**PROMPT**
Exclude the pictures and transcribe the rest of the data below exactly.

**AVAILABLE RECORDS**
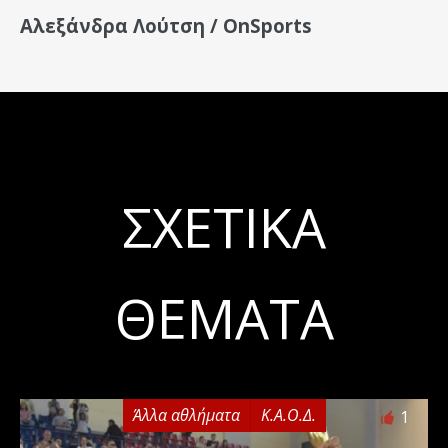
Αλεξάνδρα Λούτση / Ο
nSports
ΣΧΕΤΙΚΆ
ΘΈΜΑΤΑ
Άλλα αθλήματα
Κ.Α.Ο.Δ.
1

**TASK SOLUTION**
Αλεξάνδρα Λούτση / Ο
nSports
ΣΧΕΤΙΚΆ
ΘΈΜΑΤΑ
Άλλα αθλήματα
Κ.Α.Ο.Δ.
1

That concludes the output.